Wie wird in Italien der Vertrag geschlossen?

Ein kleiner aber für die tägliche Praxis sehr relevanter Unterschied ist die Vertragsschlussregelung. Das Prinzip des „unverbindlichen Angebotes“ im Online-Shop kennt das italienische Recht nicht. Die Produktdarstellung gilt dort als rechtlich verbindliches Vertragsangebot seitens des Händlers.
Dies bedeutet, dass der Kaufvertrag unmittelbar durch die Bestellung des Kunden zustande kommt und nicht erst durch die Bestätigung des Händlers. Bestellungen sind also bindend und können nicht abgelehnt oder durch Fristen hinausgezögert werden.
Das ist allerdings nur scheinbar ein Unterschied, denn z.B. gilt das für Verkäufe über eBay auch genauso in Deutschland.

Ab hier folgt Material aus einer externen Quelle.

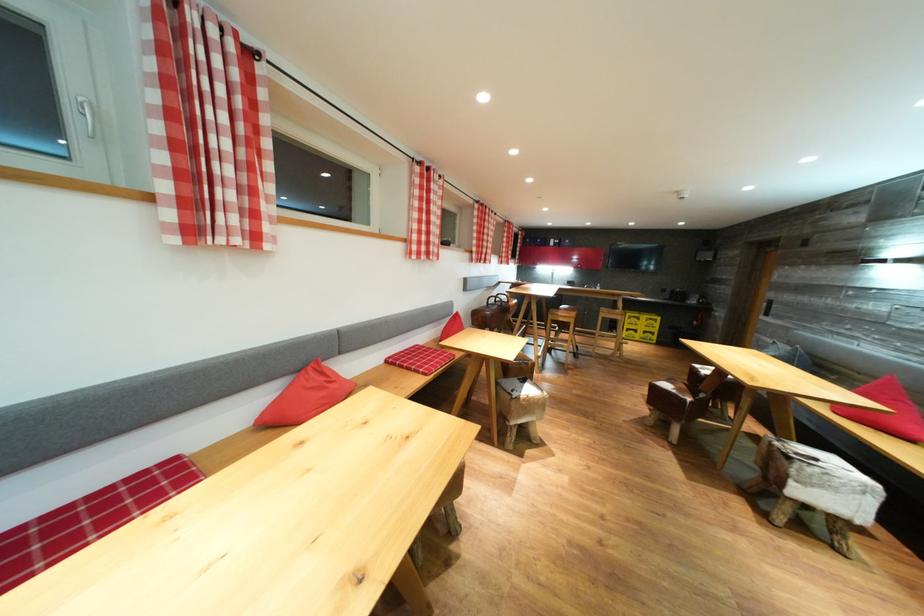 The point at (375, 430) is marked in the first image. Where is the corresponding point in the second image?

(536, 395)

Schwierige Lieferadressen berücksichtigen

Ein nicht unerheblicher Teil des italienischen Staatsgebietes besteht aus Inseln. Insgesamt 458 Inseln machen rund ein Fünftel der gesamten Fläche Italiens aus. Außerdem gibt es zahlreiche Dörfer, die schwer zu erreichen sind. Händler, die nach Italien liefern, müssen die Besonderheiten solcher Lieferadressen berücksichtigen und darüber sorgfältig informieren, insbesondere über Lieferzeiten, die sich beim Versand in solche Gebiete möglicherweise verlängern.
Die Lieferzeiten und eventuelle Beschränkungen der Liefergebiete müssen den Verbrauchern im Rahmen der vorvertraglichen Infopflichten des Händlers bekannt gegeben werden. Die Händler sind verpflichtet, eventuelle Beschränkungen der Liefergebiete spätestens beim ersten Schritt des Bestellprozesses anzugeben.

Lieferungen auf italienische Inseln können kompliziert sein. Lieferanten brauchen in der Regel zwei bis drei Tage länger, um bestimmte entlegene Inseln zu erreichen und häufig werden Mehrkosten für den Transport verlangt. Dies gilt auch für entlegene Gebiete, die sehr schwer zu erreichen sind. Deutsche Händler müssen sich daher über die Auswirkungen dieser Umstände auf Zeit und Kosten der Lieferung im Klaren sein und diese auf den Infoseiten des Online-Shops berücksichtigen. Hier stellt sich die Frage, ob man solche Kosten anteilig auf den Produktpreis hinzurechnet oder ob man komplizierte Versandkostenregelungen mit dem Verbraucher vereinbart. Oft wird man diese Entscheidung auch aufgrund von technischen Restriktionen beim Angebot auf Marktplätzen treffen müssen, denn nicht immer kann man dort für verschiedene Insel-Lieferungen auch verschiedene Versandkosten anzeigen lassen.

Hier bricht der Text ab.